» **Work request**
In the following listing, find the lines containing "aide" and report them.

» **Available data**
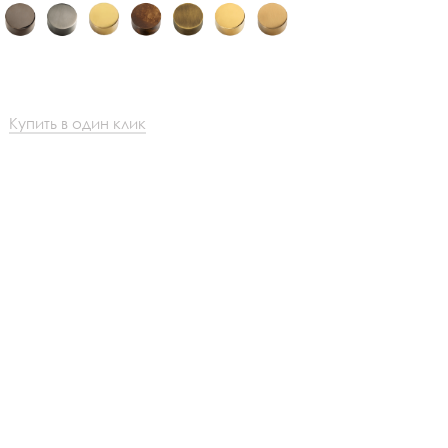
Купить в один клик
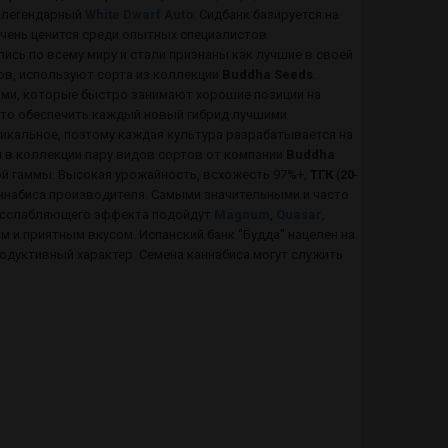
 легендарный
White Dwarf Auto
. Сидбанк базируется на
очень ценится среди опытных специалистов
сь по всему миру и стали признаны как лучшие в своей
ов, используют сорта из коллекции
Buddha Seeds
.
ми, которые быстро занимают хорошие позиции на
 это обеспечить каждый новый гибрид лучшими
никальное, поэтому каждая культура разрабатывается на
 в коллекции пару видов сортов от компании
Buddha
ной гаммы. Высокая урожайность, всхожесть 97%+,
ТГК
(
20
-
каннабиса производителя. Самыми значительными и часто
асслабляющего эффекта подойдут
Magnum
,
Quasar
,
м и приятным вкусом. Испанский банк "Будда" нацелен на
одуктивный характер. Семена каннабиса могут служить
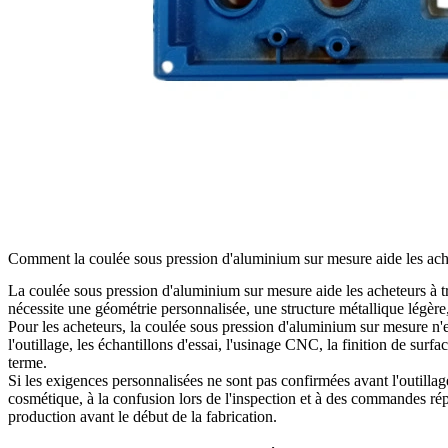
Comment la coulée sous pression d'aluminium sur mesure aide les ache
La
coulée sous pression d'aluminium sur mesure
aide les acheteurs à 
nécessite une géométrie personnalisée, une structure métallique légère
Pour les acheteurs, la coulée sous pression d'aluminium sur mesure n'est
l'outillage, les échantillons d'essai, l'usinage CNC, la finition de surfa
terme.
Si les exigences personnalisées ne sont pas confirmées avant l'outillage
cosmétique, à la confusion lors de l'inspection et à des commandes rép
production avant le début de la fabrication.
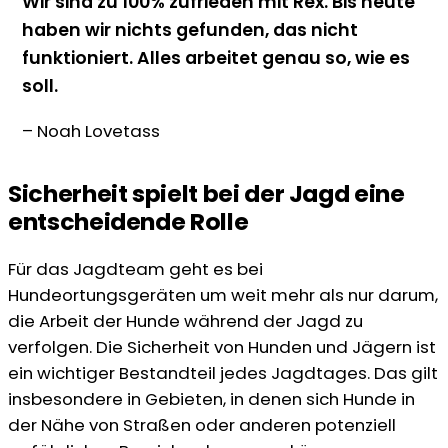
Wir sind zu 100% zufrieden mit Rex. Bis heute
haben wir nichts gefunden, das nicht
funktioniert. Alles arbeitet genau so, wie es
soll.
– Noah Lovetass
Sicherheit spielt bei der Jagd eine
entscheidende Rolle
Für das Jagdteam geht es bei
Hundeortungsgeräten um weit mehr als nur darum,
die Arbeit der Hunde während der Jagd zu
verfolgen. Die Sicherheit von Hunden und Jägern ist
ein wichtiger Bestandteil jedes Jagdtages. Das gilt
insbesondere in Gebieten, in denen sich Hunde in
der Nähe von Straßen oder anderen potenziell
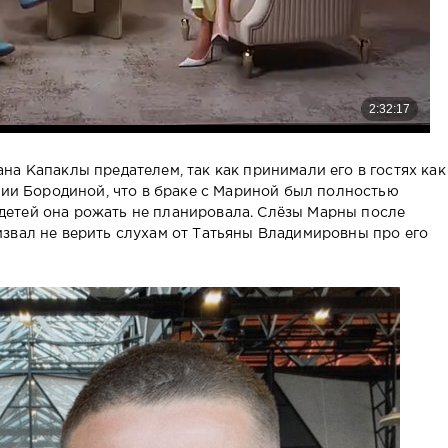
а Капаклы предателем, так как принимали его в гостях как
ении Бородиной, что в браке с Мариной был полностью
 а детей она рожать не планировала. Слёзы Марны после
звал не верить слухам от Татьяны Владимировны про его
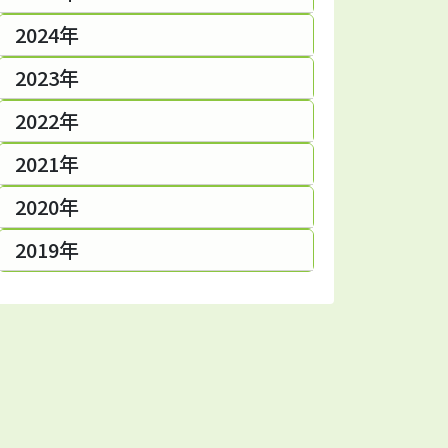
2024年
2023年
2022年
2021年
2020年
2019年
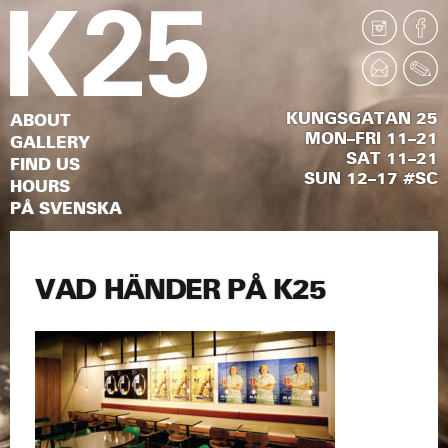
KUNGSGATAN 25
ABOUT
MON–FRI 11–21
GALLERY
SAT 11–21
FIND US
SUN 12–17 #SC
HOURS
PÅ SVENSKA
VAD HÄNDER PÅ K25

» **Solution to the problem**
Comment la coulée sous pression d'aluminium sur mesure aide les ache
aide les acheteurs à 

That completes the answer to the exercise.